2 La tradizione scozzese, che poi diventerà ben presto quella ufficiale, si proponeva di contribuire al bene comune indirettamente, in particolare attraverso la crescita della «ricchezza delle nazioni»; quella italiana, dal canto suo, si proponeva lo stesso scopo ma puntando direttamente al fine (la «pubblica felicità»), e per questo più interessata alle virtù civili che non alla divisione del lavoro per aumentare la ricchezza. Resta comunque il fatto che il bene comune è il grande tema associato alla nascita dell’economia politica moderna, da Napoli a Glasgow.

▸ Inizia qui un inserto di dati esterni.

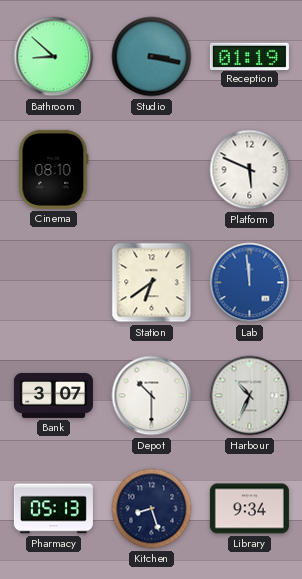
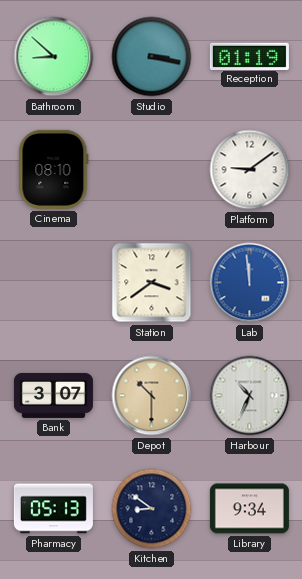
Platform: 5:49 -> 9:09
Station: 6:39 -> 3:39
Depot dial: white -> champagne
Kitchen: 8:27 -> 8:51
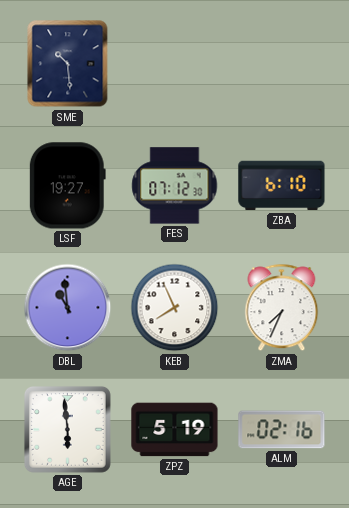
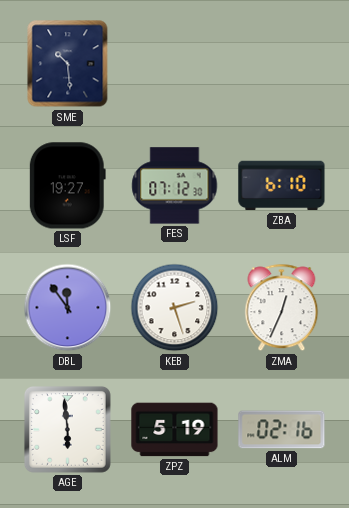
DBL: 10:59 -> 11:54
KEB: 7:56 -> 2:27
ZMA: 7:34 -> 12:34
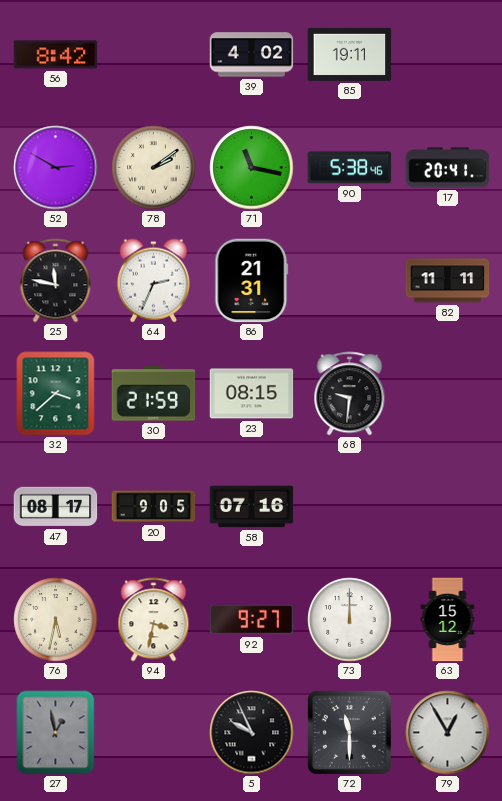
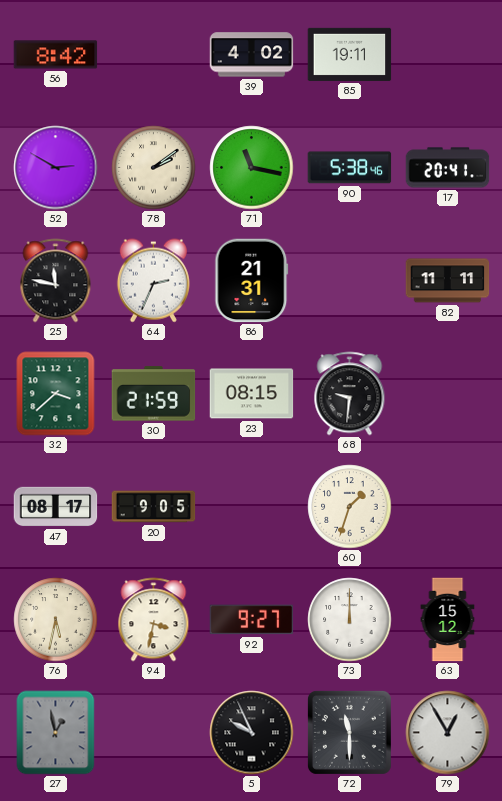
58: 07:16 -> none
60: none -> 1:33
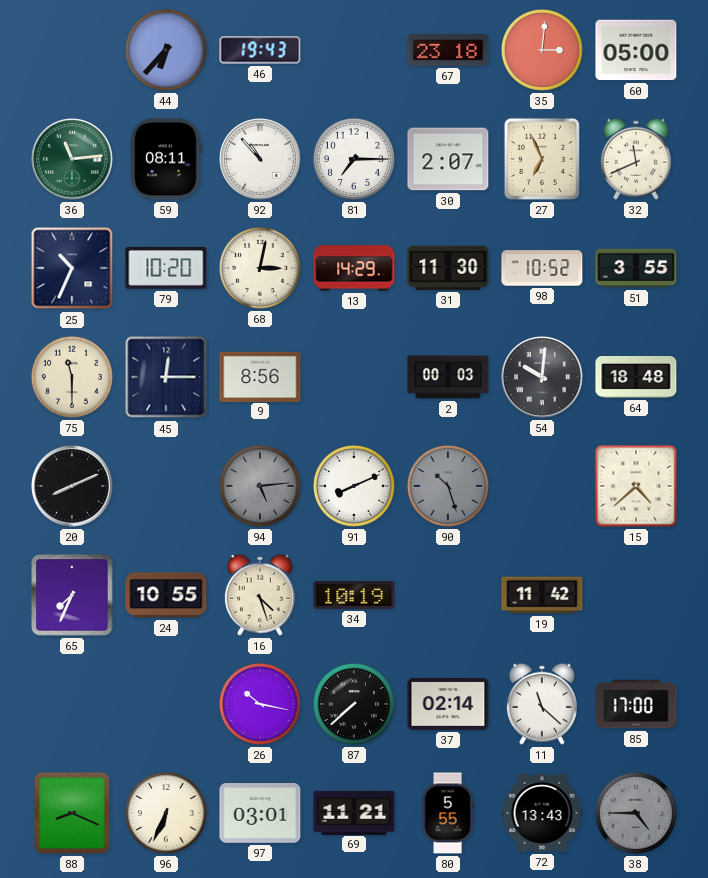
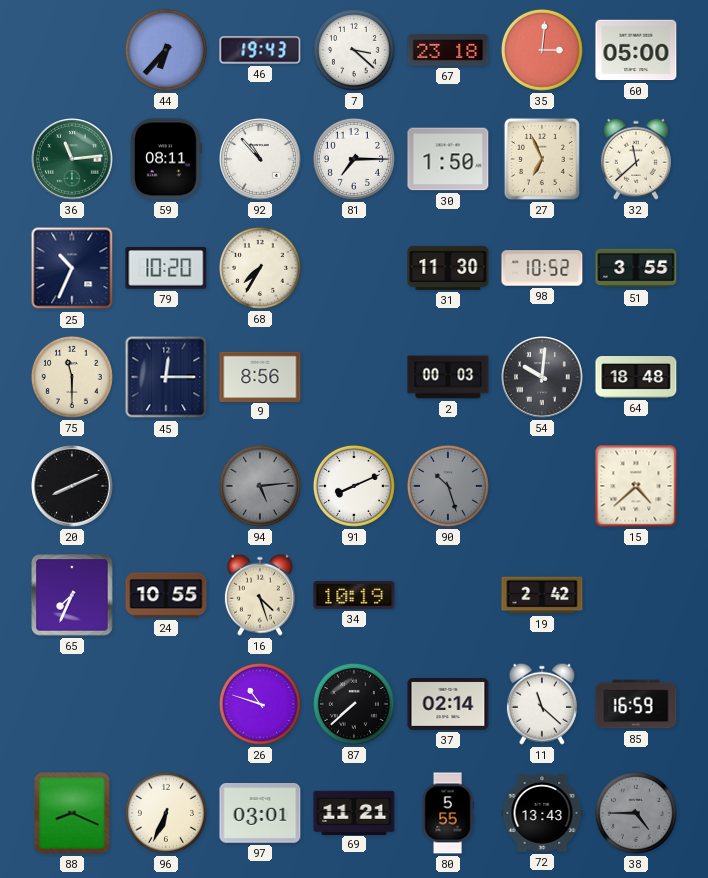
7: none -> 3:22
30: 2:07 -> 1:50
32: 11:41 -> 11:38
68: 3:02 -> 7:35
13: 14:29 -> none
19: 11:42 -> 2:42
26: 10:17 -> 10:48
85: 17:00 -> 16:59
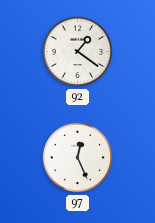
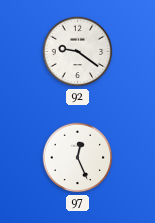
92: 1:21 -> 9:21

3 Il Cristo crocifisso, come fondatore della nuova koinonia (l’ekklesia), è l’icona più forte di questa intuizione antica che ha modellato tutto l’Occidente – e che, al tempo stesso, ne rappresenta anche un suo superamento radicale.

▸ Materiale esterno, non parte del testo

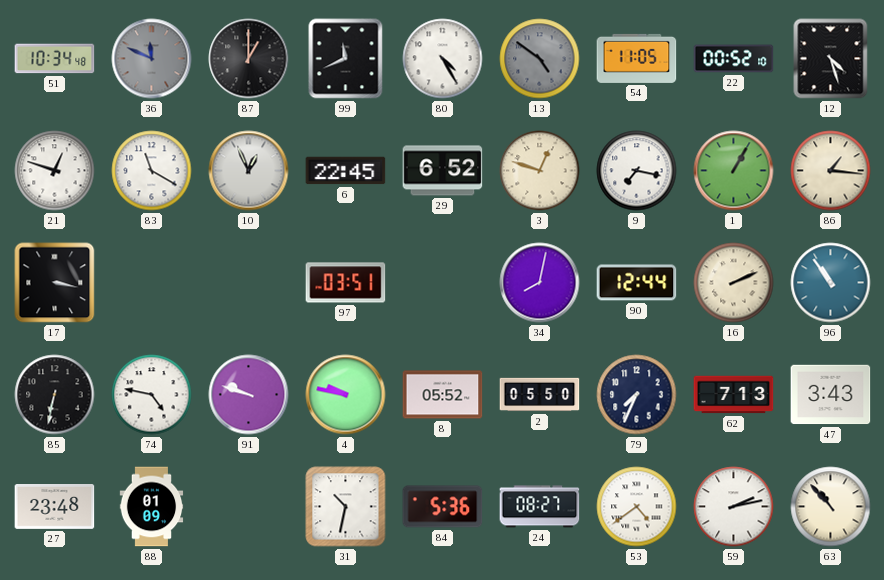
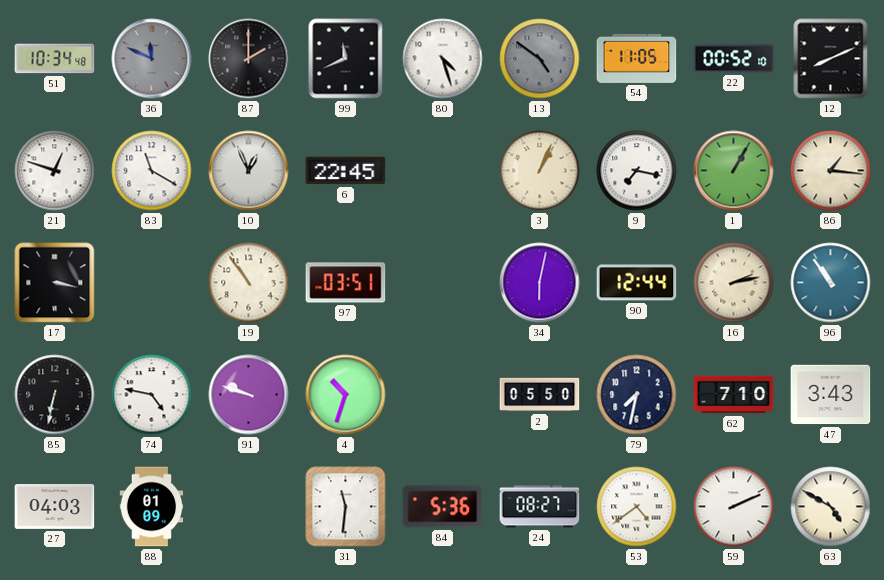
87: 1:00 -> 2:00
80: 4:25 -> 4:27
12: 4:27 -> 8:11
29: 6:52 -> none
3: 12:48 -> 1:04
19: none -> 10:54
34: 8:02 -> 6:02
16: 2:11 -> 2:13
4: 9:47 -> 10:33
8: 05:52 -> none
79: 7:34 -> 7:32
62: 7:13 -> 7:10
27: 23:48 -> 04:03
31: 10:32 -> 11:31
59: 2:13 -> 2:11
63: 10:53 -> 4:50
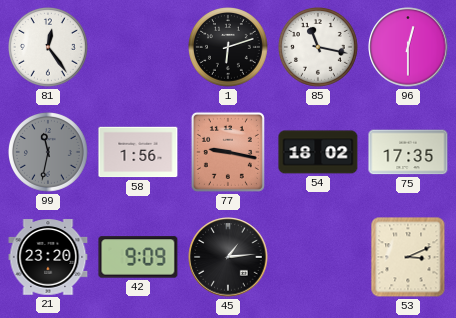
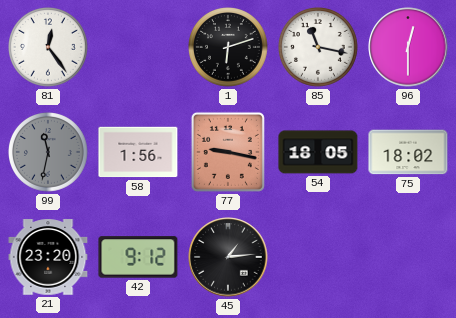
54: 18:02 -> 18:05
75: 17:35 -> 18:02
42: 9:09 -> 9:12
53: 3:11 -> none
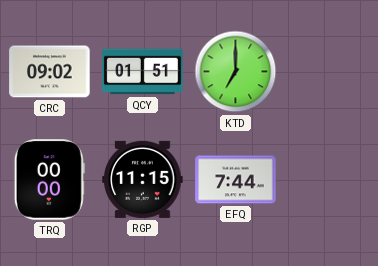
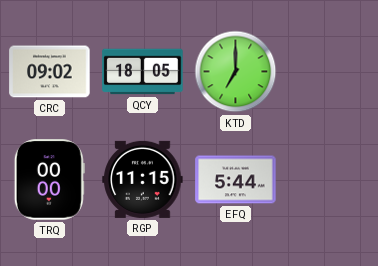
QCY: 01:51 -> 18:05
EFQ: 7:44 -> 5:44
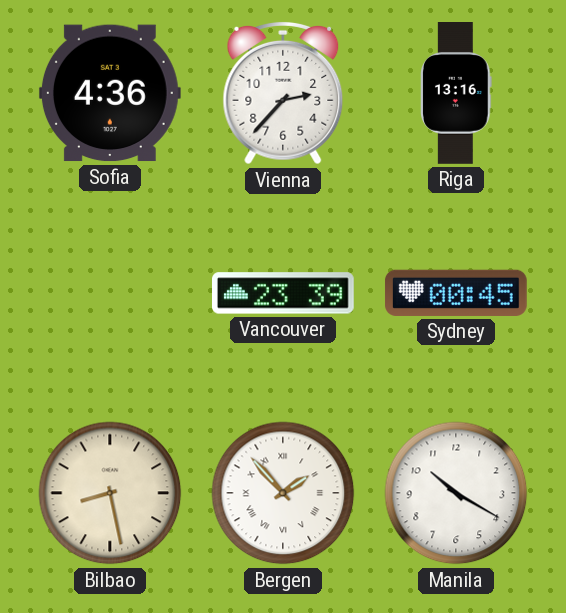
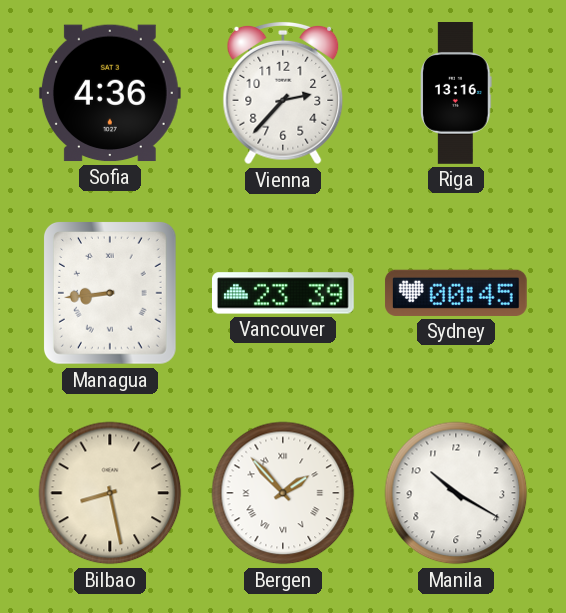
Managua: none -> 8:44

4 Un discorso a parte andrebbe fatto per i grandi movimenti carismatici del medioevo, dal monachesimo al francescanesimo e ai tanti ordini mendicanti, che hanno vissuto e trasmesso esperienze di fraternità, di relazionalità orizzontale. Tali carismi, però, sono stati letti e interpretati all’interno dei sistemi filosofici e culturali dell’antichità (dell’Uno), non riuscendo così a tradurre, se non in minima parte, in istituzioni e sistemi sociali e filosofici il potenziale di nuova relazionalità in essi contenuto. Tali esperienze carismatiche restano, comunque, momenti di forte luce civile che hanno svolto la funzione del seme rimasto sepolto nel terreno della storia, per poi germogliare a suo tempo.

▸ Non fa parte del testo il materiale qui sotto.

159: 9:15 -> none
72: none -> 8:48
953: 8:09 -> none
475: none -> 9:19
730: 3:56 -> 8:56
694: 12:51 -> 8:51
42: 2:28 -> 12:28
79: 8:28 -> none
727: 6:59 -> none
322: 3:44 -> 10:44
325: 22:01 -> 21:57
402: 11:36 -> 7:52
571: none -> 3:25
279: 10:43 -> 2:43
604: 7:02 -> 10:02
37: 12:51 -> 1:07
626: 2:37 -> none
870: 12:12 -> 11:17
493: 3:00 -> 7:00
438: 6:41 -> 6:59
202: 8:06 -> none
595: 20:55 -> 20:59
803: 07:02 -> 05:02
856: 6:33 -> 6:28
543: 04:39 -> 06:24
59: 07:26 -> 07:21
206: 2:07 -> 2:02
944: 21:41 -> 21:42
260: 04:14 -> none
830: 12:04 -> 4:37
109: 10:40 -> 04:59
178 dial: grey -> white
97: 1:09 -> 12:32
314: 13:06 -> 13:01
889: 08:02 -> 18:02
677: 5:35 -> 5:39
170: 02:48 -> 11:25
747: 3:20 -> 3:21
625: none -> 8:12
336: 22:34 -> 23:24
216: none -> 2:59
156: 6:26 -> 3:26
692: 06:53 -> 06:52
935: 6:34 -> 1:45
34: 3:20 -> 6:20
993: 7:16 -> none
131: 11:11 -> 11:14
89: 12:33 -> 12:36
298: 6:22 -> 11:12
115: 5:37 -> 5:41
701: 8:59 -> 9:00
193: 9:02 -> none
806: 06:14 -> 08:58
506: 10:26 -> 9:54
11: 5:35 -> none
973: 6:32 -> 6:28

5 Un processo che si è svolto in modo tendenzialmente armonioso fino all’umanesimo civile toscano nella prima parte del Quattrocento, ma che poi è esploso in un processo veloce e irreversibile con il Rinascimento, la Riforma, il Seicento e l’Illuminismo.

6 Un pensiero autenticamente trinitario avrebbe potuto tenere assieme questa tensione (come è avvenuto per la riflessione sulle Tre persone divine, dove ciascuna non è l’altra, ma i Tre sono Uno). Il pensiero moderno, ancora troppo erede delle categorie dell’Uno (quanto poco trinitario è stato l’umanesimo occidentale!), ha invece visto l’altro come negazione del sé.

7 È importante notare che sia Smith che Hobbes si muovono culturalmente nel mondo della Riforma, con la sua negazione di ogni mediazione.

8 Interessante, storicamente, è il tentativo dell’utilitarismo classico che ha immaginato un bene comune come somma di beni (o utilità) private: un tentativo, però, che ha avuto breve durata nella scienza economica (e solo in alcuni Paesi), nell’arco di tempo che va da Edgeworth (1881) a Pareto (1900). La linea smithiana e quella contrattualista, invece, godono ancora oggi di ottima salute.

9 Anche se gli inventori della metafora sono stati Vico e gli economisti napoletani Galiani e Genovesi (che però la usavano all’interno di una visione classica, aristotelico-tomista, del bene comune).

10 Nel Novecento, poi, la scuola austriaca (von Hayek in particolare) dirà che il problema principale nell’eventuale ricerca del bene comune da parte dell’individuo è un problema di informazione e di conoscenza: anche se un soggetto volesse intenzionalmente puntare al bene comune (invece che al bene individuale) non saprebbe semplicemente come fare, data la complessità del legame che unisce l’azione ai suoi effetti (molti dei quali sono non intenzionali). La sua azione, magari soggettivamente animata da buone intenzioni, potrebbe generare inintenzionalmente effetti sociali perversi (come nel «dilemma del samaritano» di Buchanan).

11 Un tipico esempio di teoria del bene comune è la visione cristiana dei beni e della proprietà: il centro del discorso sono i principi di giustizia e di reciprocità (rapporti tra persone), e i beni (messi in comune o usati per il bene di tutti e di ciascuno) sono il modo per concretizzare la ricerca del bene comune. L’attenzione non è sul bene, ma sulle persone.

12 Nella dottrina sociale della Chiesa, come è noto, il Bene Comune viene infatti inteso come «la dimensione sociale e comunitaria del bene morale» che è «il bene di tutti e di ciascuno», e per questo «indivisibile perché soltanto insieme è possibile raggiungerlo» (Compendio della DSC, 164).

13 Questa tendenza è particolarmente radicale in tutta quella scuola di pensiero che si rifà al pensiero dell’economista di Chicago, e premio Nobel, R. Coase.